**What is being asked:** Should a line in the entries below contain "абитуриентов", return that line.

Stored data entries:
=======

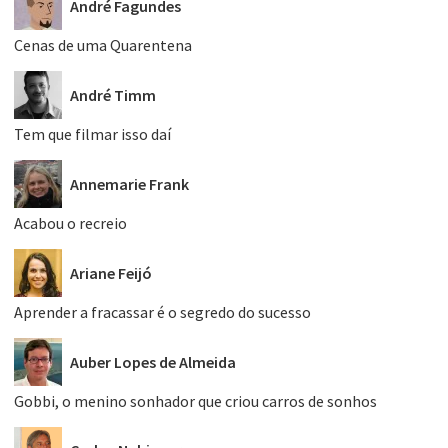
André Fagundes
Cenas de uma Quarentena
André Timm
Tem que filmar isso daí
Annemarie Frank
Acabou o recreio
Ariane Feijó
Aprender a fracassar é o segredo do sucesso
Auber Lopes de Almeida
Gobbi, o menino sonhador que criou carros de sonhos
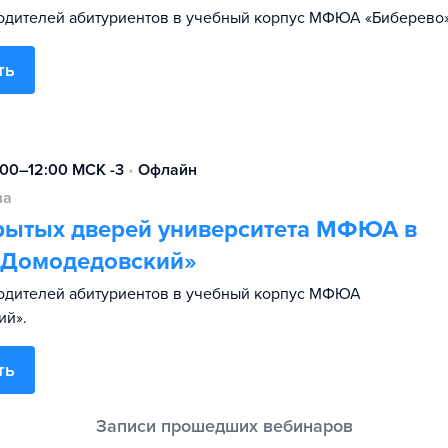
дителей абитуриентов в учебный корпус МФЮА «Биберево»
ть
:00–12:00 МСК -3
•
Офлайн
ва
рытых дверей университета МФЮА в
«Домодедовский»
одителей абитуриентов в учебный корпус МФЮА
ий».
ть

=======

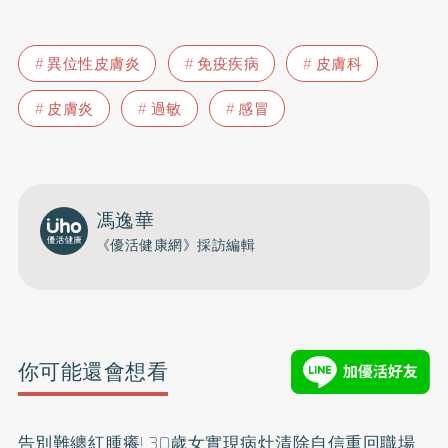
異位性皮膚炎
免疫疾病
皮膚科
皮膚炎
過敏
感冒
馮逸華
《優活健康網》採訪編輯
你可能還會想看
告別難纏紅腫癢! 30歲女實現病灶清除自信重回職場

=======

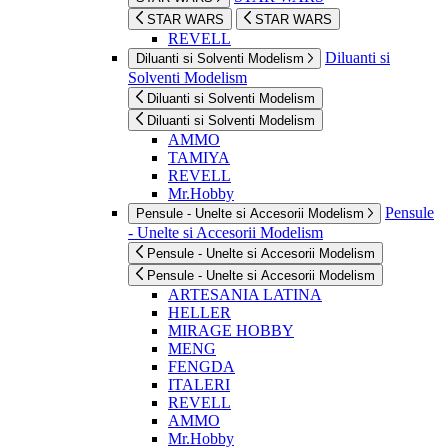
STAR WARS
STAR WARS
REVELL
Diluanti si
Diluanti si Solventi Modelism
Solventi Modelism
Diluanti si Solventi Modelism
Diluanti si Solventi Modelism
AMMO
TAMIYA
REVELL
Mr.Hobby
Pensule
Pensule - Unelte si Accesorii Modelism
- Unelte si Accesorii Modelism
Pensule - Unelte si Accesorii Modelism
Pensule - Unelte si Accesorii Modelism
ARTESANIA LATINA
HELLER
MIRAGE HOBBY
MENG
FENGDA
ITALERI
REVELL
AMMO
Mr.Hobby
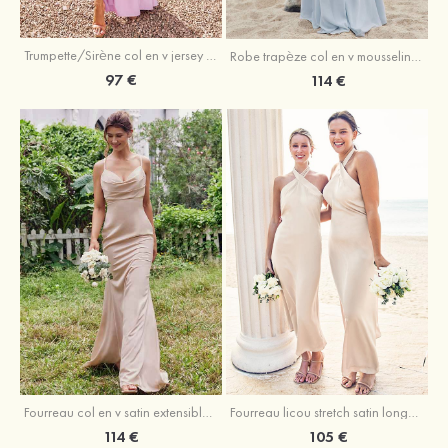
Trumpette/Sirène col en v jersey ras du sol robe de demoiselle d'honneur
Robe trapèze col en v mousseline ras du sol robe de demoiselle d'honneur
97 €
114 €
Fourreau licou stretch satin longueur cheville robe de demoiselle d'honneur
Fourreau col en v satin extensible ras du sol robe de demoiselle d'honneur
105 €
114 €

=======

**Answer section:**
дителей абитуриентов в учебный корпус МФЮА «Биберево»
одителей абитуриентов в учебный корпус МФЮА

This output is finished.